My course notes (Mathematics BSc, third-year module in combinatorics, unpublished) have a proposition,
Let $A$ be a finite set, with $|A| = m$ say. Suppose we have a list of subsets $P_1,\dots,P_n$ (called pigeonholes) such that every element of $A$ lies in one of these subsets. Suppose that $m > n$ (so the number of elements is greater than the number of pigeonholes). Then there exists $i$ such that $|P_i| > 1$.
But must every element of $A$ lie in exactly one of these subsets, or at least one? I think the proposition holds in either case.
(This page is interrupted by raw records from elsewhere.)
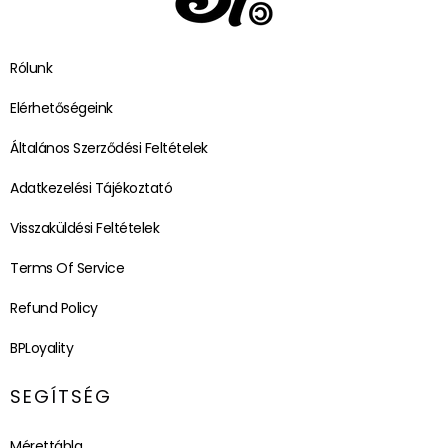
Rólunk
Elérhetőségeink
Általános Szerződési Feltételek
Adatkezelési Tájékoztató
Visszaküldési Feltételek
Terms Of Service
Refund Policy
BPLoyality
SEGÍTSÉG
Mérettábla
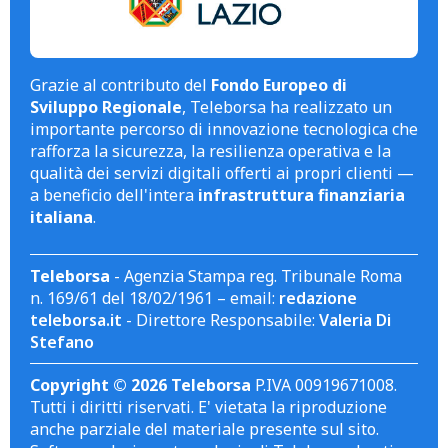
Grazie al contributo del
Fondo Europeo di
Sviluppo Regionale
, Teleborsa ha realizzato un
importante percorso di innovazione tecnologica che
rafforza la sicurezza, la resilienza operativa e la
qualità dei servizi digitali offerti ai propri clienti —
a beneficio dell'intera
infrastruttura finanziaria
italiana
.
Teleborsa
- Agenzia Stampa reg. Tribunale Roma
n. 169/61 del 18/02/1961 – email:
redazione
teleborsa.it
- Direttore Responsabile:
Valeria Di
Stefano
Copyright © 2026 Teleborsa
P.IVA 00919671008.
Tutti i diritti riservati. E' vietata la riproduzione
anche parziale del materiale presente sul sito.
For instance, let $A=\{1,2,3\}$ and let $P_{1,1}=\{1\},P_{1,2}=\{2,3\},P_{2,1}=\{1\},P_{2,2}=\{1,2,3\}$. Then $P_{1,1},P_{1,2}$ and $P_{2,1},P_{2,2}$ both satisfy "every element of $A$ lies in at least one of these subsets", but only $P_{1,1},P_{1,2}$ satisfies "every element of $A$ lies in exactly one of these subsets". Are they both 'pigeonholings' of $A$?
According to the definition, both are "pigeonholdings" of $A$ as there is no constraint on number of times the element can appear.
As you mentioned, the property is satisfied in both cases.